Most trees cut will be ponderosa pine, which have grown thick in the park and especially in the adjoining Black Elk Wilderness area. The 13,500-acre wilderness, which is managed by the U.S. Forest Service, is badly infested with beetles, but management restrictions prohibit treatment there.
So the park has for several years been thinning forest adjoining the wilderness and the 37,000-acre Norbeck Wildlife Preserve, which also has bug problems. Thinning trees makes it harder for beetles to move into new areas and limits the spread of the infestation.
Miller said there are estimates that 80 percent of all the trees in the Black Elk will be dead in two to three years, he said.
If the park doesn't take action, the forest there also could be decimated, the park superintendent said.
"We can manage it now and save what we can or do nothing and lose it all eventually," Miller said.
Gahagan expects some bewilderment on the part of park visitors who think a park should "have trees all over the place." But a forest dominated by thick stands of pine is more susceptible to fire and disease and less productive for wildlife and other plant species, he said.
"I think the average South Dakotan will understand and support this," he said.
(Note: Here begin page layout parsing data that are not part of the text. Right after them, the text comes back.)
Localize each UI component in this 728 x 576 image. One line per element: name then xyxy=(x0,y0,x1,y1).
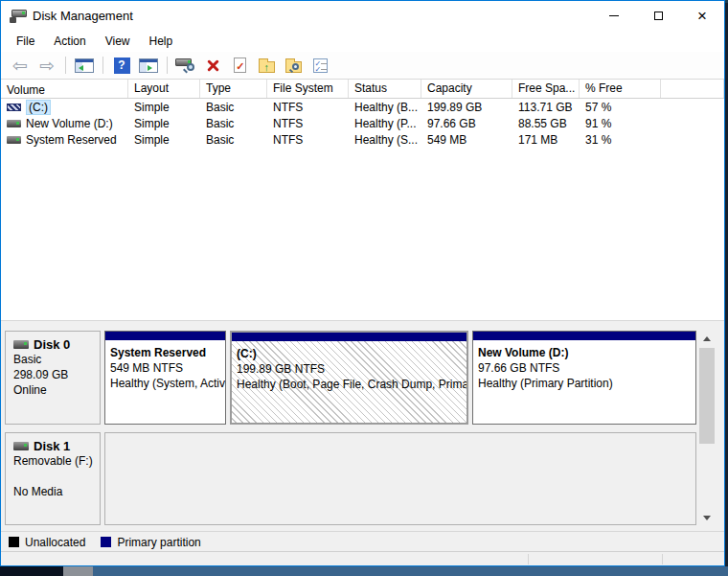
primary-partition-bar xyxy=(473,332,695,340)
menubar: File Action View Help xyxy=(1,31,724,52)
disk-0-panel[interactable]: Disk 0 Basic 298.09 GB Online xyxy=(5,331,101,425)
partition-d[interactable]: New Volume (D:) 97.66 GB NTFS Healthy (P… xyxy=(472,331,696,425)
legend-primary-label: Primary partition xyxy=(117,536,200,549)
disk-drive-icon xyxy=(13,340,29,349)
status-cell: Healthy (B... xyxy=(349,101,421,114)
console-tree-icon xyxy=(75,58,94,73)
properties-button[interactable]: ✓ ✓ xyxy=(308,54,331,77)
legend-unallocated-label: Unallocated xyxy=(25,536,85,549)
graphical-view-pane: Disk 0 Basic 298.09 GB Online System Res… xyxy=(1,320,724,551)
plug-icon-part xyxy=(10,17,16,23)
document-check-icon xyxy=(234,58,246,73)
primary-partition-bar xyxy=(232,333,466,341)
help-button[interactable] xyxy=(110,54,133,77)
layout-cell: Simple xyxy=(128,101,200,114)
header-percent-free[interactable]: % Free xyxy=(580,80,661,98)
folder-search-icon xyxy=(285,61,302,73)
minimize-icon xyxy=(609,15,619,16)
drive-led-icon-part xyxy=(22,12,25,14)
help-icon xyxy=(114,58,130,74)
volume-label: New Volume (D:) xyxy=(26,117,113,130)
volume-drive-icon xyxy=(7,120,21,127)
back-arrow-icon: ⇦ xyxy=(12,57,28,75)
free-space-cell: 171 MB xyxy=(512,133,580,147)
explore-button[interactable] xyxy=(282,54,305,77)
open-button[interactable]: ↑ xyxy=(255,54,278,77)
menu-help[interactable]: Help xyxy=(140,32,183,51)
back-button[interactable]: ⇦ xyxy=(9,54,32,77)
volume-label-selected: (C:) xyxy=(26,100,51,115)
capacity-cell: 549 MB xyxy=(421,133,512,147)
table-row-d[interactable]: New Volume (D:) Simple Basic NTFS Health… xyxy=(1,115,724,131)
show-hide-pane-icon xyxy=(139,58,158,73)
disk-drive-app-icon xyxy=(10,9,27,23)
maximize-icon xyxy=(654,12,663,20)
console-tree-button[interactable] xyxy=(73,54,96,77)
header-capacity[interactable]: Capacity xyxy=(421,80,512,98)
volume-cell: (C:) xyxy=(1,100,128,115)
minimize-button[interactable] xyxy=(592,1,636,31)
disk-drive-icon xyxy=(13,442,29,450)
volume-cell: New Volume (D:) xyxy=(1,117,128,130)
table-row-c[interactable]: (C:) Simple Basic NTFS Healthy (B... 199… xyxy=(1,99,724,115)
percent-free-cell: 57 % xyxy=(580,101,661,114)
disk-0-label: Disk 0 xyxy=(34,337,70,352)
disk-1-type: Removable (F:) xyxy=(13,453,100,469)
menu-view[interactable]: View xyxy=(96,32,140,51)
statusbar-divider xyxy=(662,554,663,564)
menu-action[interactable]: Action xyxy=(44,32,95,51)
forward-arrow-icon: ⇨ xyxy=(39,57,55,75)
titlebar[interactable]: Disk Management xyxy=(1,1,724,31)
capacity-cell: 97.66 GB xyxy=(421,117,512,130)
table-row-system-reserved[interactable]: System Reserved Simple Basic NTFS Health… xyxy=(1,131,724,148)
menu-file[interactable]: File xyxy=(7,32,44,51)
disk-view-button[interactable] xyxy=(174,54,197,77)
disk-1-empty-region[interactable] xyxy=(104,432,696,525)
maximize-button[interactable] xyxy=(636,1,680,31)
header-layout[interactable]: Layout xyxy=(128,80,200,98)
layout-cell: Simple xyxy=(128,117,200,130)
partition-size: 199.89 GB NTFS xyxy=(237,361,466,377)
percent-free-cell: 91 % xyxy=(580,117,661,130)
folder-up-icon: ↑ xyxy=(259,61,275,73)
partition-system-reserved[interactable]: System Reserved 549 MB NTFS Healthy (Sys… xyxy=(104,331,226,425)
volume-list-pane: Volume Layout Type File System Status Ca… xyxy=(1,80,724,320)
free-space-cell: 113.71 GB xyxy=(512,101,580,114)
header-status[interactable]: Status xyxy=(349,80,421,98)
volume-table-header: Volume Layout Type File System Status Ca… xyxy=(1,80,724,99)
graph-scrollbar[interactable] xyxy=(698,331,716,526)
desktop-background: Disk Management File Action View Help ⇦ … xyxy=(0,0,728,576)
close-button[interactable] xyxy=(680,1,724,31)
partition-status: Healthy (System, Activ xyxy=(110,376,225,391)
disk-magnifier-icon xyxy=(175,58,196,73)
disk-1-blank xyxy=(13,469,100,484)
disk-1-row: Disk 1 Removable (F:) No Media xyxy=(5,432,696,525)
show-hide-pane-button[interactable] xyxy=(137,54,160,77)
unallocated-color-swatch xyxy=(9,537,19,547)
header-free-space[interactable]: Free Spa... xyxy=(512,80,580,98)
status-bar xyxy=(1,551,724,565)
scroll-up-button[interactable] xyxy=(698,331,716,347)
partition-title: New Volume (D:) xyxy=(478,345,695,360)
partition-c-selected[interactable]: (C:) 199.89 GB NTFS Healthy (Boot, Page … xyxy=(230,331,468,425)
header-file-system[interactable]: File System xyxy=(267,80,349,98)
disk-1-panel[interactable]: Disk 1 Removable (F:) No Media xyxy=(5,432,101,525)
forward-button[interactable]: ⇨ xyxy=(35,54,58,77)
primary-partition-bar xyxy=(105,332,225,340)
fs-cell: NTFS xyxy=(267,101,349,114)
scroll-down-button[interactable] xyxy=(698,510,716,526)
mark-active-button[interactable] xyxy=(228,54,251,77)
chevron-down-icon xyxy=(703,516,711,520)
header-type[interactable]: Type xyxy=(200,80,267,98)
primary-partition-color-swatch xyxy=(101,537,111,547)
statusbar-divider xyxy=(528,554,529,564)
toolbar-separator xyxy=(65,57,66,74)
disk-0-partitions: System Reserved 549 MB NTFS Healthy (Sys… xyxy=(104,331,696,425)
status-cell: Healthy (S... xyxy=(349,133,421,147)
header-empty xyxy=(661,80,724,98)
header-volume[interactable]: Volume xyxy=(1,80,128,98)
free-space-cell: 88.55 GB xyxy=(512,117,580,130)
type-cell: Basic xyxy=(200,133,267,147)
scrollbar-thumb[interactable] xyxy=(699,348,715,444)
delete-button[interactable] xyxy=(201,54,224,77)
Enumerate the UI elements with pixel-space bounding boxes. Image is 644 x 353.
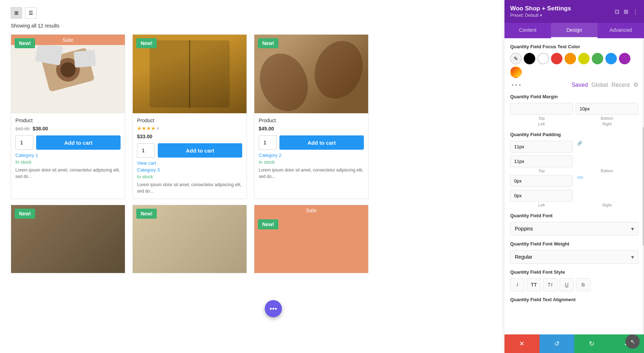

The result of the treatment will also bring views that haven't been available for years, Miller said. It's impossible, for example, to seek Sylvan Lake form the back patio of the Sylvan Lake Lodge. That view will return after the tree thinning there.
"I'm sure some people will say, 'Boy, they sure messed up the Needles Highway,'" Miller said. "But others will say, 'Boy, I can see things out here that I've never seen before.'"
Gahagan said the initial unsightly areas of the tree removal will quickly fill in next year with new vegetation growth.